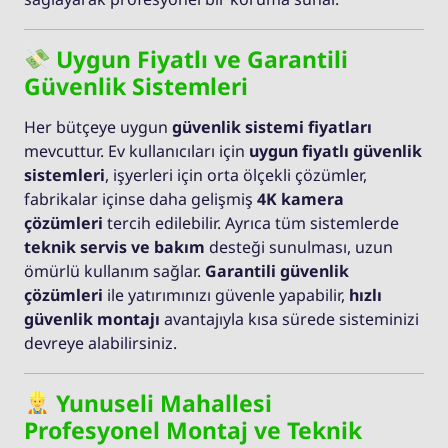
Uygun Fiyatlı ve Garantili
Güvenlik Sistemleri
Her bütçeye uygun
güvenlik sistemi fiyatları
mevcuttur. Ev kullanıcıları için
uygun fiyatlı güvenlik
sistemleri
, işyerleri için orta ölçekli çözümler,
fabrikalar içinse daha gelişmiş
4K kamera
çözümleri
tercih edilebilir. Ayrıca tüm sistemlerde
teknik servis ve bakım
desteği sunulması, uzun
ömürlü kullanım sağlar.
Garantili güvenlik
çözümleri
ile yatırımınızı güvenle yapabilir,
hızlı
güvenlik montajı
avantajıyla kısa sürede sisteminizi
devreye alabilirsiniz.
Yunuseli Mahallesi
Profesyonel Montaj ve Teknik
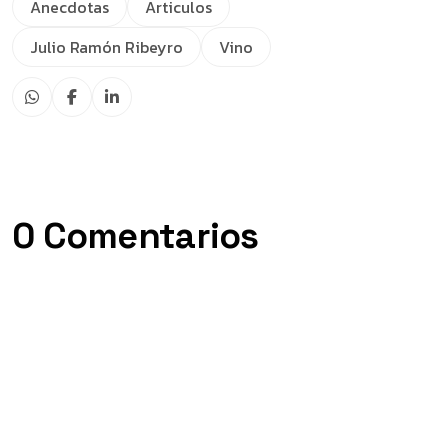
Anecdotas
Articulos
Julio Ramón Ribeyro
Vino
0 Comentarios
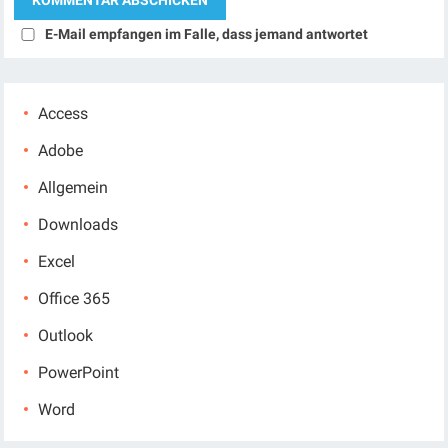
E-Mail empfangen im Falle, dass jemand antwortet
Access
Adobe
Allgemein
Downloads
Excel
Office 365
Outlook
PowerPoint
Word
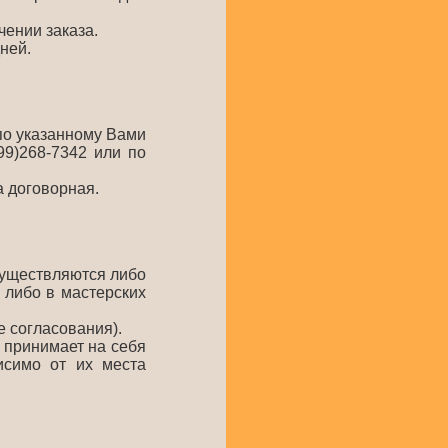
чении заказа.
ней.
по указанному Вами
99)268-7342 или по
а договорная.
существляются либо
 либо в мастерских
е согласования).
" принимает на себя
исимо от их места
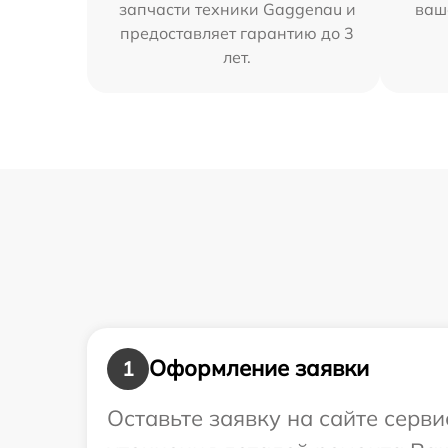
запчасти техники Gaggenau и
ваш
предоставляет гарантию до 3
лет.
Оформление заявки
1
Оставьте заявку на сайте серв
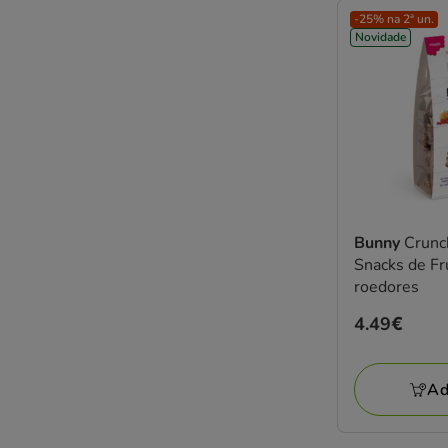
-25% na 2ª un.
Novidade
Bunny
Crunc
Snacks de Fr
roedores
Preço
4.49€
4.49€
Ad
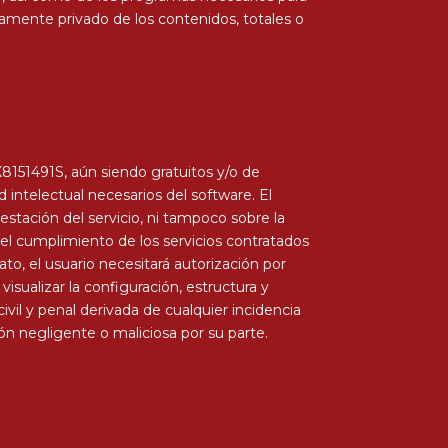
tamente privado de los contenidos, totales o
151491S, aún siendo gratuitos y/o de
ntelectual necesarios del software. El
estación del servicio, ni tampoco sobre la
 el cumplimiento de los servicios contratados
o, el usuario necesitará autorización por
sualizar la configuración, estructura y
il y penal derivada de cualquier incidencia
n negligente o maliciosa por su parte.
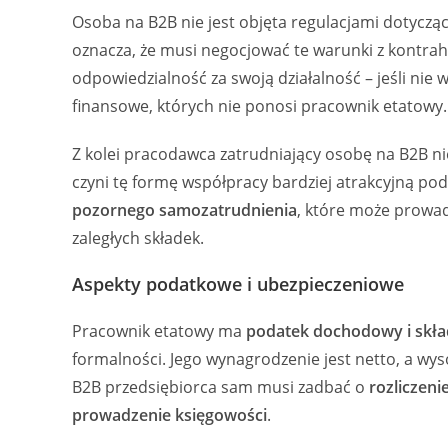
Osoba na B2B nie jest objęta regulacjami dotycz
oznacza, że musi negocjować te warunki z kont
odpowiedzialność za swoją działalność – jeśli nie
finansowe, których nie ponosi pracownik etatowy.
Z kolei pracodawca zatrudniający osobę na B2B n
czyni tę formę współpracy bardziej atrakcyjną p
pozornego samozatrudnienia
, które może prowa
zaległych składek.
Aspekty podatkowe i ubezpieczeniowe
Pracownik etatowy ma
podatek dochodowy i skł
formalności. Jego wynagrodzenie jest netto, a w
B2B przedsiębiorca sam musi zadbać o
rozliczen
prowadzenie księgowości
.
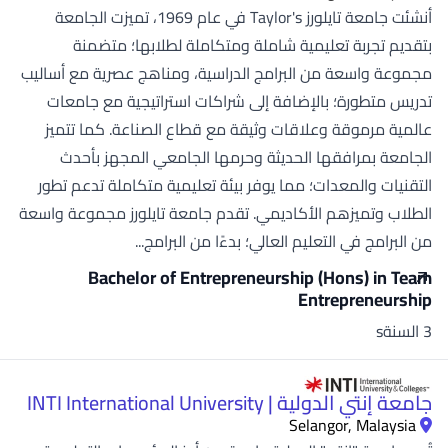
أنشئت جامعة تايلورز Taylor's في عام 1969، تميزت الجامعة
بتقديم تجربة تعليمية شاملة ومتكاملة لطلابها؛ متضمنة
مجموعة واسعة من البرامج الدراسية، ومناهج عصرية مع أساليب
تدريس متطورة؛ بالإضافة إلى شراكات استراتيجية مع جامعات
عالمية مرموقة وعلاقات وثيقة مع قطاع الصناعة. كما تتميز
الجامعة بمرافقها الحديثة وحرمها الجامعي المجهز بأحدث
التقنيات والمعدات؛ مما يوفر بيئة تعليمية متكاملة تدعم تطور
الطلاب وتميزهم الأكاديمي. تقدم جامعة تايلورز مجموعة واسعة
من البرامج في التعليم العالي؛ بدءًا من البرامج...
Bachelor of Entrepreneurship (Hons) in Team
Entrepreneurship
3 السنةs
جامعة إنتي الدولية | INTI International University
Selangor, Malaysia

::::::::::

§ INSTRUCTIONS FOR THE TASK:
No line before the one with "Bachelor of Entrepreneurship (Hons) in Team" belongs in the answer; copy that line and the rest of the records exactly.

§ RESPONSE AREA:
Bachelor of Entrepreneurship (Hons) in Team
Entrepreneurship
3 السنةs
جامعة إنتي الدولية | INTI International University
Selangor, Malaysia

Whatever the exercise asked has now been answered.